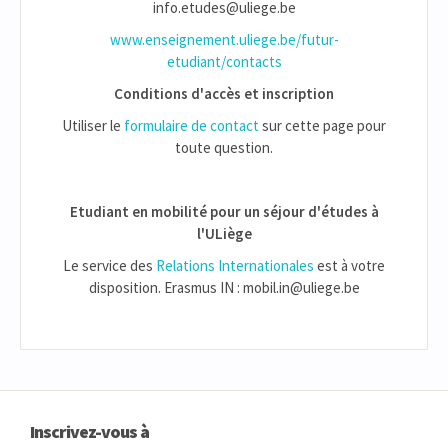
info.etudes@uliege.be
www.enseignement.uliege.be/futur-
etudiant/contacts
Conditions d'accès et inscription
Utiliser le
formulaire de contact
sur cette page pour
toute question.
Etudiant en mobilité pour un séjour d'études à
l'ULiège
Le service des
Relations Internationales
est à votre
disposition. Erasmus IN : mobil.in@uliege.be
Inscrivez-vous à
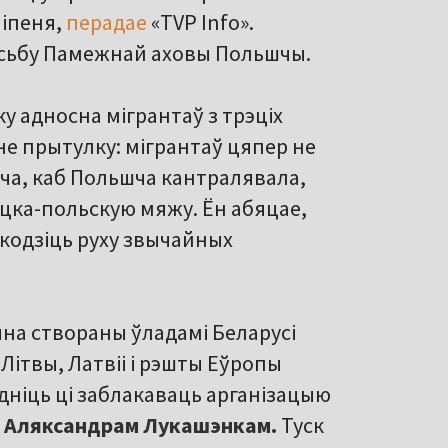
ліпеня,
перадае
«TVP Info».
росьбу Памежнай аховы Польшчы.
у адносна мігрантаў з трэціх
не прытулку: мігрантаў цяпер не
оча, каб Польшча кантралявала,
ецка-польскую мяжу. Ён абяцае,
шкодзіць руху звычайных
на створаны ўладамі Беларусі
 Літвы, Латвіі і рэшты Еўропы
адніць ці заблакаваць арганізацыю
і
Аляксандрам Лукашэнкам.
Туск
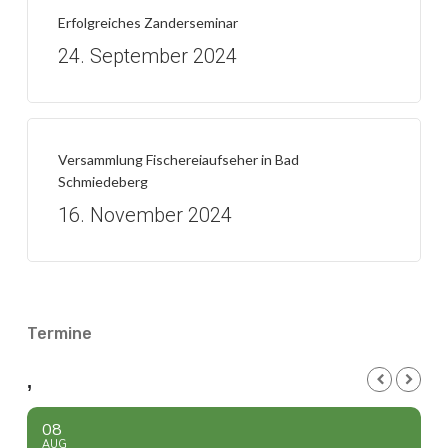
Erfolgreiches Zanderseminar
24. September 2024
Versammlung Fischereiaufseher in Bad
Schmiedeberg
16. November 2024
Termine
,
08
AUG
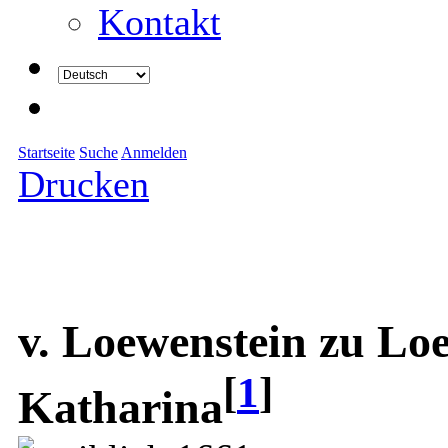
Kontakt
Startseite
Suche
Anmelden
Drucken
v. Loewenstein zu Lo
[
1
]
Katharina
==
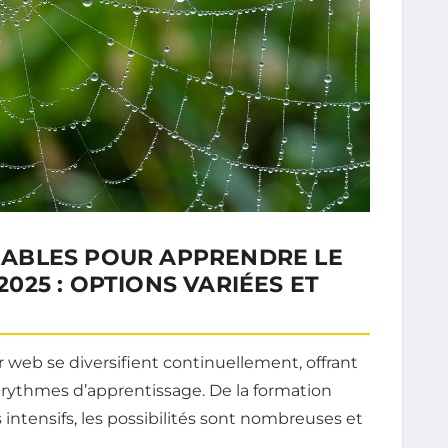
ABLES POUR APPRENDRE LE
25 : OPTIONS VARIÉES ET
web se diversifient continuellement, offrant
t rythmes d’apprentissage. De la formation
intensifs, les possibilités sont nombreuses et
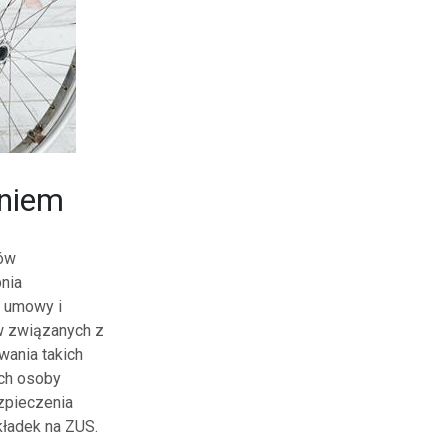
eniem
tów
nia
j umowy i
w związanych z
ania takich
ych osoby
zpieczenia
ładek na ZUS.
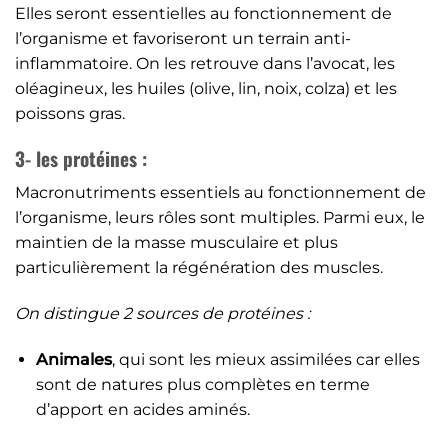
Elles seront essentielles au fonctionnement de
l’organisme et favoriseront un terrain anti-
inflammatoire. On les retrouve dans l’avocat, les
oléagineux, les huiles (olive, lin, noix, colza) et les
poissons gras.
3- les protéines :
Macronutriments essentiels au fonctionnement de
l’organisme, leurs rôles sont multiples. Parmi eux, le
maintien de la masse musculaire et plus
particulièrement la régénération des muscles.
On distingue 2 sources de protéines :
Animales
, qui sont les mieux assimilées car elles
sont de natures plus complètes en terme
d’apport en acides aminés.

» HOW TO COMPLETE THIS TASK:
Every line with the word "мігрантаў" in it should be copied from the listing above.

» ANSWER BOX:
у адносна мігрантаў з трэціх
не прытулку: мігрантаў цяпер не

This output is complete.